In oxygenic photosynthesis, Photosystem II (PS II) catalyses the oxidation of water and transfers electrons to a plastoquinone electron acceptor (Q^A) and subsequently to the secondary acceptor (Q^B) ultimately forming plastoquinol (PQH²).

This entire process occurs in the presence of light and at ambient temperatures, highlighting the efficiency of PS II in splitting water and providing electrons for subsequent steps in the photosynthetic pathway. PS II operates as a 700 kDa dimeric membrane-protein complex with each monomer containing the D1, D2, CP43, and CP47 reaction centre subunits, 13 additional low-molecular-weight (LMW) proteins, the Mn⁴CaO⁵ oxygen-evolving complex (OEC), and various cofactors. The D1 and D2 reaction centre subunits form a heterodimer having five membrane-spanning helices (A–E) with an extended loop connecting the D and E helices that contribute to the binding sites of Q^A and Q^B, respectively.

In this study, conserved residues in the D2 DE loop were mutated in the cyanobacterium Synechocystis sp. PCC 6803 to investigate their roles in PS II assembly and function. In addition, a bicarbonate molecule, bound to a non-heme iron (NHI) between Q^A and Q^B, is also stabilized by the DE loops of D1 and D2.
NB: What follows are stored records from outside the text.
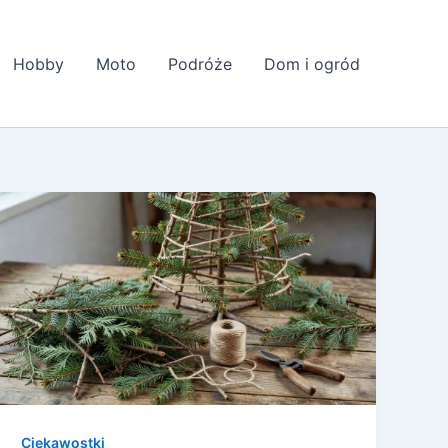
Hobby
Moto
Podróże
Dom i ogród
Ciekawostki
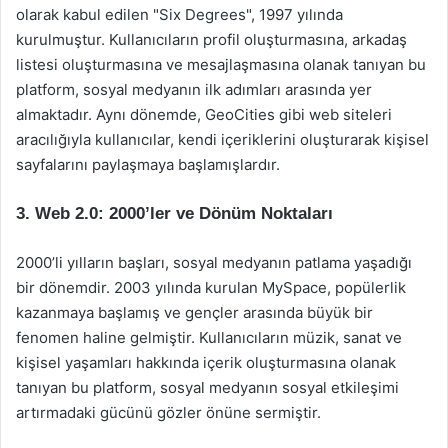
olarak kabul edilen "Six Degrees", 1997 yılında
kurulmuştur. Kullanıcıların profil oluşturmasına, arkadaş
listesi oluşturmasına ve mesajlaşmasına olanak tanıyan bu
platform, sosyal medyanın ilk adımları arasında yer
almaktadır. Aynı dönemde, GeoCities gibi web siteleri
aracılığıyla kullanıcılar, kendi içeriklerini oluşturarak kişisel
sayfalarını paylaşmaya başlamışlardır.
3. Web 2.0: 2000’ler ve Dönüm Noktaları
2000’li yılların başları, sosyal medyanın patlama yaşadığı
bir dönemdir. 2003 yılında kurulan MySpace, popülerlik
kazanmaya başlamış ve gençler arasında büyük bir
fenomen haline gelmiştir. Kullanıcıların müzik, sanat ve
kişisel yaşamları hakkında içerik oluşturmasına olanak
tanıyan bu platform, sosyal medyanın sosyal etkileşimi
artırmadaki gücünü gözler önüne sermiştir.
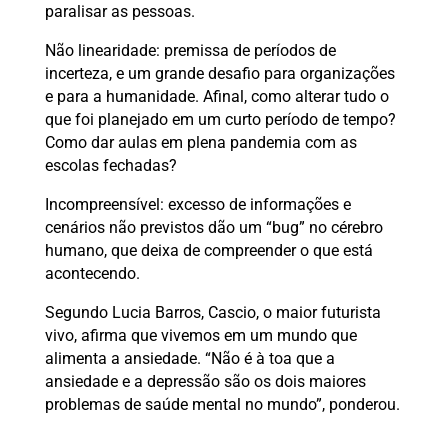
paralisar as pessoas.
Não linearidade: premissa de períodos de
incerteza, e um grande desafio para organizações
e para a humanidade. Afinal, como alterar tudo o
que foi planejado em um curto período de tempo?
Como dar aulas em plena pandemia com as
escolas fechadas?
Incompreensível: excesso de informações e
cenários não previstos dão um “bug” no cérebro
humano, que deixa de compreender o que está
acontecendo.
Segundo Lucia Barros, Cascio, o maior futurista
vivo, afirma que vivemos em um mundo que
alimenta a ansiedade. “Não é à toa que a
ansiedade e a depressão são os dois maiores
problemas de saúde mental no mundo”, ponderou.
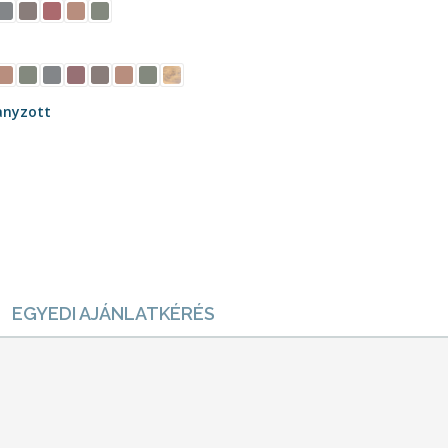
anyzott
EGYEDI AJÁNLATKÉRÉS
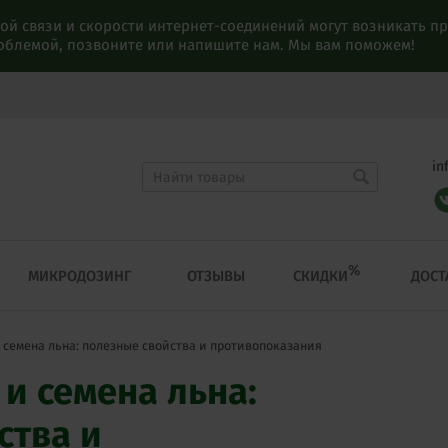
ой связи и скорости интернет-соединений могут возникать 
роблемой, позвоните или напишите нам. Мы вам поможем!
in
%
СКИДКИ
МИКРОДОЗИНГ
ОТЗЫВЫ
ДОСТ
 семена льна: полезные свойства и противопоказания
и семена льна:
ства и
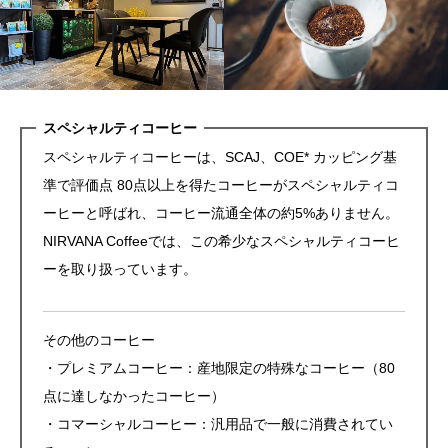
スペシャルティコーヒー
スペシャルティコーヒーは、SCAJ、COE* カッピング基
準で評価点 80点以上を得たコーヒーがスペシャルティコ
ーヒーと呼ばれ、コーヒー流通全体の約5%ありません。
NIRVANA Coffee
では、この希少なスペシャルティコーヒ
ーを取り扱っています。
その他のコーヒー
・プレミアムコーヒー：産地限定の特殊なコーヒー（80
点に達しなかったコーヒー）
・コマーシャルコーヒー：汎用品で一般に消費されてい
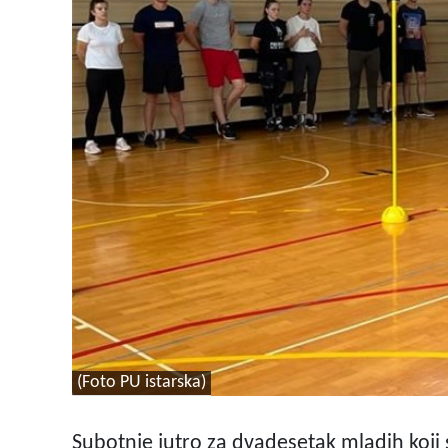
(Foto PU istarska)
Subotnje jutro za dvadesetak mladih koji 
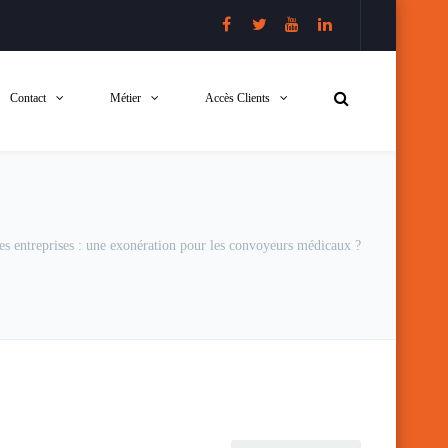
Contact
Métier
Accès Clients
des entreprises : une exonération pour les convoyeurs médicaux ?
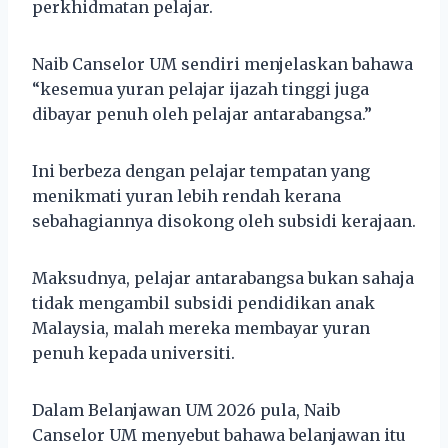
perkhidmatan pelajar.
Naib Canselor UM sendiri menjelaskan bahawa
“kesemua yuran pelajar ijazah tinggi juga
dibayar penuh oleh pelajar antarabangsa.”
Ini berbeza dengan pelajar tempatan yang
menikmati yuran lebih rendah kerana
sebahagiannya disokong oleh subsidi kerajaan.
Maksudnya, pelajar antarabangsa bukan sahaja
tidak mengambil subsidi pendidikan anak
Malaysia, malah mereka membayar yuran
penuh kepada universiti.
Dalam Belanjawan UM 2026 pula, Naib
Canselor UM menyebut bahawa belanjawan itu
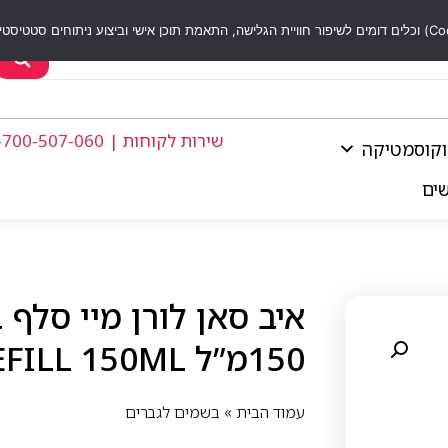
שירות לקוחות | 1-700-507-060
וקוסמטיקה
שים
איב סאן לורן מיי סלף 
150מ”ל YSL MY SLF LE PARFUM REFILL 150ML
עמוד הבית
»
בשמים לגברים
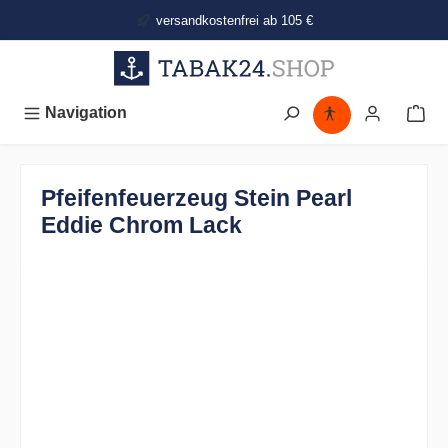
alt springen
versandkostenfrei ab 105 €
Navigation
Pfeifenfeuerzeug Stein Pearl
Eddie Chrom Lack
Bildergalerie überspringen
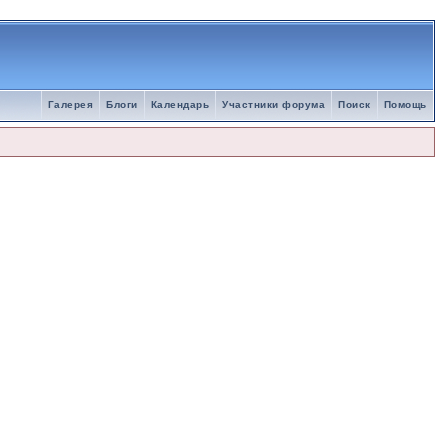
Галерея
Блоги
Календарь
Участники форума
Поиск
Помощь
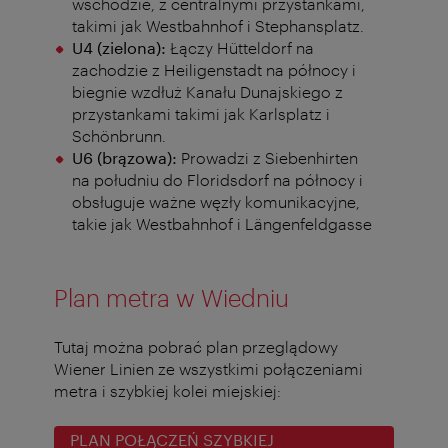
wschodzie, z centralnymi przystankami,
takimi jak Westbahnhof i Stephansplatz.
U4 (zielona):
Łączy Hütteldorf na
zachodzie z Heiligenstadt na północy i
biegnie wzdłuż Kanału Dunajskiego z
przystankami takimi jak Karlsplatz i
Schönbrunn.
U6 (brązowa):
Prowadzi z Siebenhirten
na południu do Floridsdorf na północy i
obsługuje ważne węzły komunikacyjne,
takie jak Westbahnhof i Längenfeldgasse
Plan metra w Wiedniu
Tutaj można pobrać plan przeglądowy
Wiener Linien ze wszystkimi połączeniami
metra i szybkiej kolei miejskiej:
PLAN POŁĄCZEŃ SZYBKIEJ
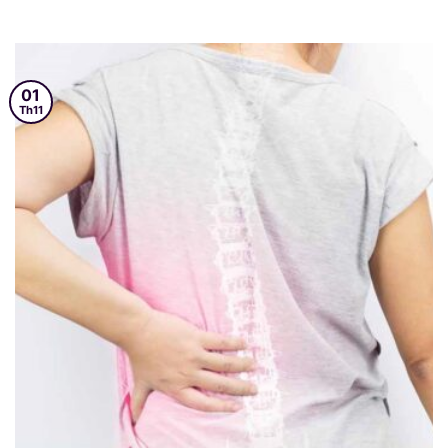
01
Th11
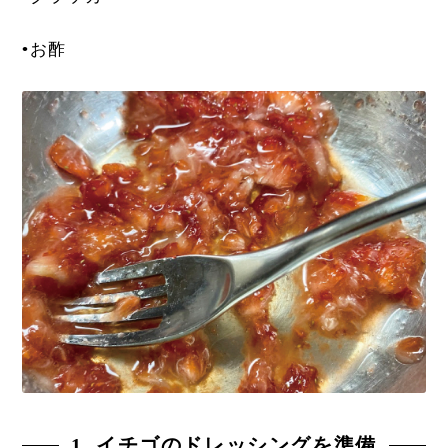
•お酢
1. イチゴのドレッシングを準備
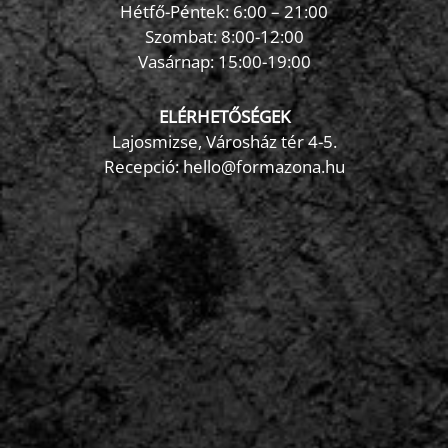
Hétfő-Péntek: 6:00 – 21:00
Szombat: 8:00-12:00
×
Vasárnap: 15:00-19:00
FormaZona chatbot
ELÉRHETŐSÉGEK
Lajosmizse, Városház tér 4-5.
Recepció:
hello@formazona.hu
The bicarbonate contributes to a hydrogen bond network incorporating several residues within the DE loops that facilitate electron and proton transfer leading to the formation of PQH² . Residues within the DE loop of the D2 polypeptide, including D2- Met246, D2- Val247, D2-Asn250, and D2-Ser254 were chosen for investigation due to their proximity to Q^A and PsbT, a LMW protein.

Additionally, D2-Arg265 , an arginine cap located on the E-helix of D2 , was targeted because of its proximity to the NHI . In the D2 mutant strains, a consistent observation was impaired PS II assembly and modified acceptor-side electron transfer kinetics. Substitutions of residues near Q^A also influenced donor-side electron transfer processes associated with the OEC .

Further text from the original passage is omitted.